While HybridHero will use its Best Endeavours to ensure that the Derivative Materials are as accurate as possible, the Customer acknowledges that the accuracy of the Derivative Materials is reliant upon the accuracy of Customer Material provided by the Customer and its Personnel.

Except to the extent expressly provided in this Agreement, to the extent permitted by Law (including Consumer Law if applicable), neither HybridHero nor any of its third party suppliers makes any representation, warranty or guarantee as to the reliability, quality, suitability, truth, availability, accuracy or completeness, or any content contained in the Derivative Materials.

5 Best Endeavours

A reference to a party using or obligation on a party to use its best endeavours or reasonable endeavours does not oblige that party to:

(d) pay money:

(i) in the form of an inducement or consideration to a third party to procure something (other than the payment of immaterial expenses or costs, including costs of advisers, to procure the relevant thing) in addition to any arms’ length consideration for any goods, service or licenses to be provided by such third party; or

(ii) in circumstances that are commercially onerous or unreasonable in the context of this Agreement;

(e) provide other valuable consideration to or for the benefit of any person other than arms’ length consideration for any goods, service or licenses to be provided by such person;

(f) agree to commercially onerous or unreasonable conditions;

(g) forego, sacrifice or prejudice their commercial, economic or operational interests; or

(h) use best endeavours or reasonable endeavours after the termination of this Agreement.

6 Definitions

Data Analysis Services means the services set out in Annexure A (Data Analysis Services). For the avoidance of doubt, the Data Analysis Services form part of the Products, Goods and Services for the purposes of this Agreement only if this Schedule applies.

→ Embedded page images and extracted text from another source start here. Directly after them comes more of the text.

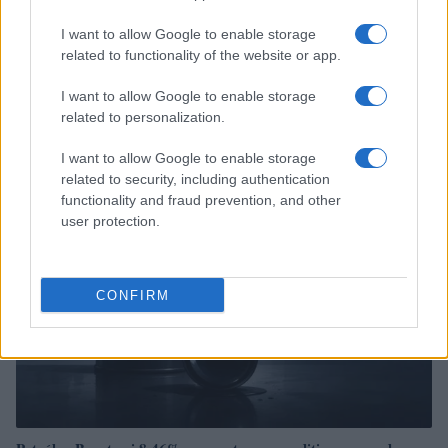
I want to allow Google to enable storage
related to functionality of the website or app.
Tensões diplomáticas entre Brasil e Argentina: o que está em
I want to allow Google to enable storage
jogo
related to personalization.
Rafael Oliveira · 4 ago 2026
I want to allow Google to enable storage
NÃO CLASSIFICADO
related to security, including authentication
functionality and fraud prevention, and other
user protection.
CONFIRM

Derivative Materials means materials, data and insights derived or created by or on behalf of HybridHero as part of the Data Analysis Services, which are based on, or created or derived from, the Customer Material. For the avoidance of doubt, the Derivative Materials form part of the Products, Goods and Services for the purposes of this Agreement only if this Schedule applies.

Annexure A – Data Analysis Services

Data Analysis of data for the purpose of the Customer making decisions relevant to the carrying out of their business in an anonymised or non-anonymised format.